Son Mühür- Telegram hesabından bir açıklama yapan Paşinyan, “Kamu-siyasi alanda küfür ve dolaylı hakareti durdurarak yalnızca medeni, saygılı ve kanıtlanmış gerçeklere dayalı tartışmalara geçelim” ifadelerini kullandı. Başbakan, bu kapsamda 1 Temmuz’u “uzlaşının başlangıcı” olarak önerdiğini belirtti ve kendi adına 5 Temmuz’a kadar hakaret içeren ifadeler kullanmama taahhüdünde bulundu.
Siyasi gerilim yüksek

Paşinyan’ın açıklaması, ülkede siyasi gerilimin yükseldiği bir döneme denk geldi. Son günlerde Ulusal Güvenlik Servisi'nin (AAS) Ermeni Patrikhanesi’ne yönelik operasyonları ve bazı din adamlarının gözaltına alınması kamuoyunda geniş yankı uyandırdı. Başpiskopos Mikael’in gözaltına alınması, halk arasında suçlamaların uydurma ya da abartılı olduğu yönünde tepkilere neden oldu.
Önümüzdeki günlerde, Başpiskopos Bagrat ve Mikael’e destek için çeşitli gösterilerin düzenlenmesi beklenirken, Paşinyan’a yönelik eleştirilerin ve hakaret içerikli ifadelerin artabileceği belirtiliyor.
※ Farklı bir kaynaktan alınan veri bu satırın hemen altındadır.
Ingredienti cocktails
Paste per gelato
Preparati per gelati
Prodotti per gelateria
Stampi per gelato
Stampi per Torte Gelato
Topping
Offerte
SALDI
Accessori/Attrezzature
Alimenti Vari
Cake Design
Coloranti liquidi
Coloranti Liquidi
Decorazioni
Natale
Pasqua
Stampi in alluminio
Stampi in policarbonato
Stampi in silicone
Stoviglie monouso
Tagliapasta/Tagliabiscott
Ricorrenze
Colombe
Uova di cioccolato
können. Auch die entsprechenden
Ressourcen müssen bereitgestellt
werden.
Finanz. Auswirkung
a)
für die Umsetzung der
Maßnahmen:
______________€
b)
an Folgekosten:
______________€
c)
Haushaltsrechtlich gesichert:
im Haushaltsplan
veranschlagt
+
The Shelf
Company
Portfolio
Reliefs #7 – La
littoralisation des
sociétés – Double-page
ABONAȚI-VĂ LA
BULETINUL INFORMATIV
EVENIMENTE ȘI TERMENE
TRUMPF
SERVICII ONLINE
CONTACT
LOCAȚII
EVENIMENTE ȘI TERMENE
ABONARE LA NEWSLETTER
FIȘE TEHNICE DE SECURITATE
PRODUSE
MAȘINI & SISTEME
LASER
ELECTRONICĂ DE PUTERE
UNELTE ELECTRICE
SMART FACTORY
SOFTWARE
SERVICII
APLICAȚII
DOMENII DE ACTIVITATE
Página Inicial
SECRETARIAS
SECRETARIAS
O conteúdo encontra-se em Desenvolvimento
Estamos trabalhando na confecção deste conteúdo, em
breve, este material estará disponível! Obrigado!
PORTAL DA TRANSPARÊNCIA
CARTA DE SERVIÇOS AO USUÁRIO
Siyasi hesap mı, önleyici savunma mı?
Bazı siyasi yorumcular, Paşinyan’ın bu önerisini 2026 yılında yapılması planlanan genel seçimler öncesi kendisine yönelen sert eleştirileri ve hakaretleri yumuşatma girişimi olarak değerlendiriyor. Ancak karşıt görüşlere göre, Paşinyan geçmişte küfürlü söylemlerde rakiplerine fark atacak düzeyde sert ifadeler kullanmış olduğundan bu yorumlar gerçekçi değil.
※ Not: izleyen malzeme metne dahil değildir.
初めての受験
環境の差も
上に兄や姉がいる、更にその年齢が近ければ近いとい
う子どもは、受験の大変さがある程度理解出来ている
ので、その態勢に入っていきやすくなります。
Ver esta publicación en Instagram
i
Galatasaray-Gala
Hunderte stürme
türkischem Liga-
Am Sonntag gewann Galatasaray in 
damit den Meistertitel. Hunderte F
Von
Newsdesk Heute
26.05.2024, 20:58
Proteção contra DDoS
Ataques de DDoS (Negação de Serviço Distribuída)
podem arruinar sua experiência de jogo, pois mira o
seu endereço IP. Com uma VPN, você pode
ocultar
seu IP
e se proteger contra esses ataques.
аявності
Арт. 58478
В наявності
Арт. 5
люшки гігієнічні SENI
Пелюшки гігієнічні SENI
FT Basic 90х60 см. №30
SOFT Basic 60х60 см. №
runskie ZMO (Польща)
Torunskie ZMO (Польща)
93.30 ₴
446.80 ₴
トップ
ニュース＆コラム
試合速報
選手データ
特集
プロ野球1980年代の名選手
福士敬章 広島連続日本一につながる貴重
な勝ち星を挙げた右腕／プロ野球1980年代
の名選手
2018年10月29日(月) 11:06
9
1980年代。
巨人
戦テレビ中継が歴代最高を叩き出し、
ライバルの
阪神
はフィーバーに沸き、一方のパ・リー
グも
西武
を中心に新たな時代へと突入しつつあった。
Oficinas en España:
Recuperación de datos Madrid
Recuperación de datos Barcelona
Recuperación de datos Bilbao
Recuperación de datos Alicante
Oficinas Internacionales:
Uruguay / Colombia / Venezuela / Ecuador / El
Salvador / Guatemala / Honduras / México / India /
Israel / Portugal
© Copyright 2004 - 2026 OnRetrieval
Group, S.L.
Bir başka görüş ise Başbakan’ın halkı öfkelendirecek yeni bir planı hayata geçirmeye hazırlandığı ve “hakaret moratoryumu” çağrısıyla kamuoyundaki olası tepkilere karşı bir tür ön savunma geliştirmeye çalıştığı yönünde.
Meta’nın etkisi gündemde
Konuyla ilgili dikkat çeken bir başka analiz, Paşinyan’ın bu çağrısının arkasında Ermeni kamuoyunu yatıştırma çabası değil, sosyal medya platformu Meta’nın (Facebook) baskısının olabileceğini öne sürüyor. İddiaya göre Paşinyan’ın bir paylaşımı Meta tarafından kaldırılmış, ardından platform kendisine sayfanın askıya alınabileceği yönünde bir uyarıda bulunmuş. Bu gelişmenin ardından Paşinyan’ın kamuoyuna yönelik “hakaretsiz siyaset” açıklaması yaptığı düşünülüyor.